Fin rot and nipped fins can look identical. I recently had what I thought was a bacterial fin degeneration issue but it turned out to more likely be fin nipping at night by my nocturnal woodcats.
Any fish prone to nipping can often do so very sneakily. I was watching an Emperor Tetra one day, attempting to nip the Congo's fins. Emperors are not "nippers" like Black Skirts are, but given the temptation many tetra will try it, once anyway. It was quite an ambush tactic. I watched the tank for over an hour, and the Emperor gave up after maybe 40 or 45 minutes. I was tempted to net it out, but I didn't; I've never seen this again, and the five male Congo all have intact fins and caudal extensions, so I am assuming the Emperor has shown no further interest.
I would observe the tank very carefully; sit absolutely motionless in front of the tank for a good period, say an hour or more.
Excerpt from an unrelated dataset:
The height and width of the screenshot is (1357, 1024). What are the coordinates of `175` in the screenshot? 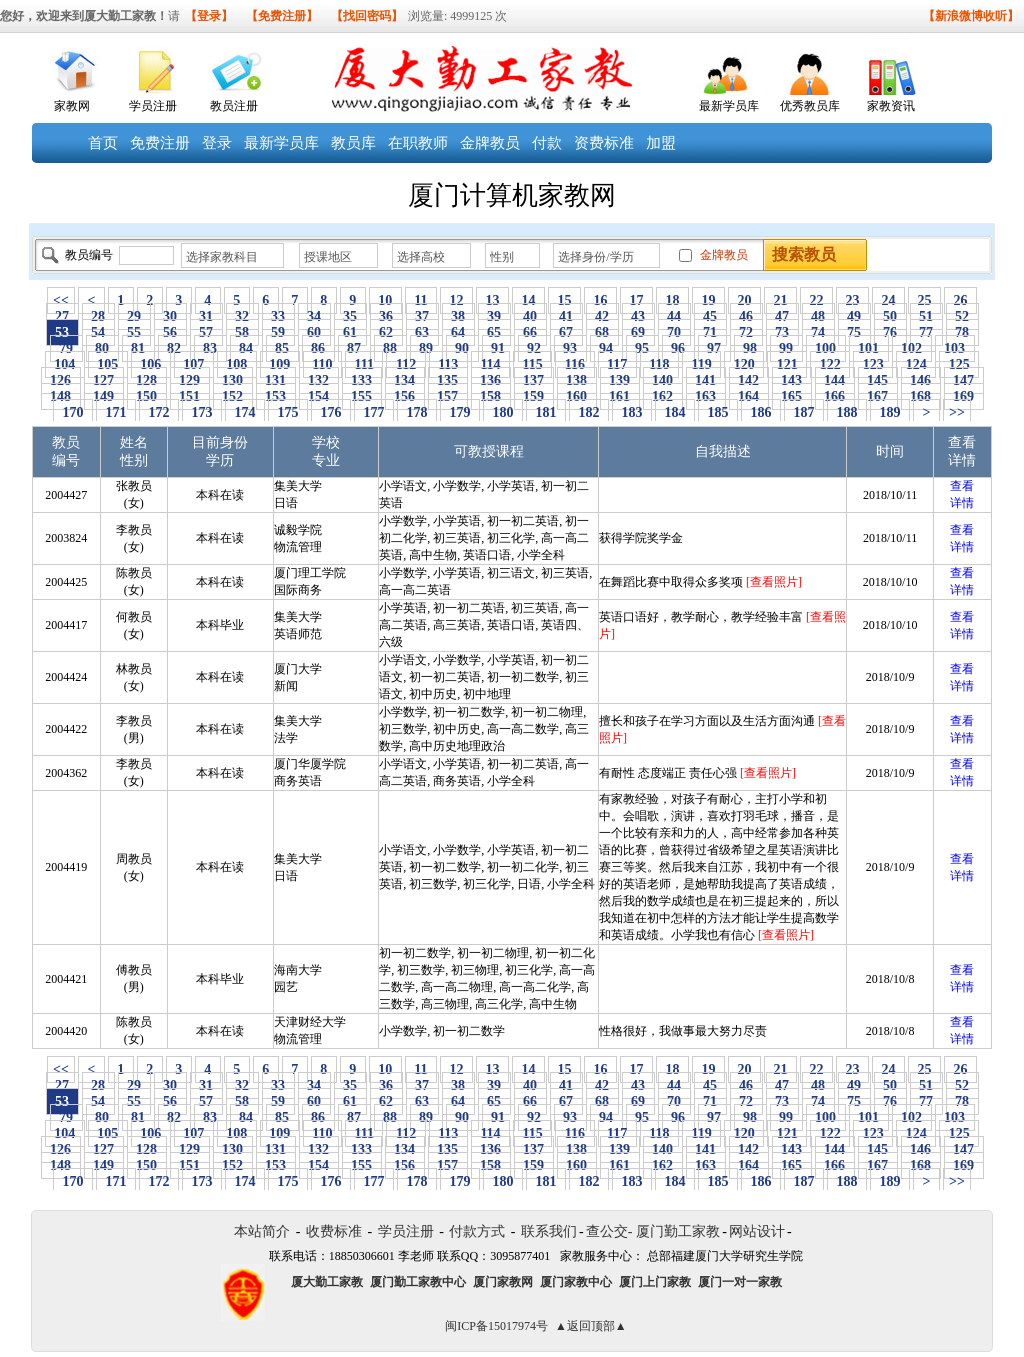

This is not as silly as it may sound; fish do react differently when someone is in front of the tank, for one thing they associate it with food so their minds will be focused more on eating, plus with movement outside the tank there is a natural instinct to be cautious. I often see things I would never otherwise observe when sitting motionless [and I sometimes dose off
]. The video was quite short, but I did spot some of the Black Skirts "eyeing" the Bala and Congo, and that is the first step. You get to notice how they sort of sidle up near the target fish, waiting the chance.
If it is the Black Skirts, it will be during daylight as they are diurnal and thus inactive during total darkness. Perhaps the RTS, and I believe this species also is diurnal.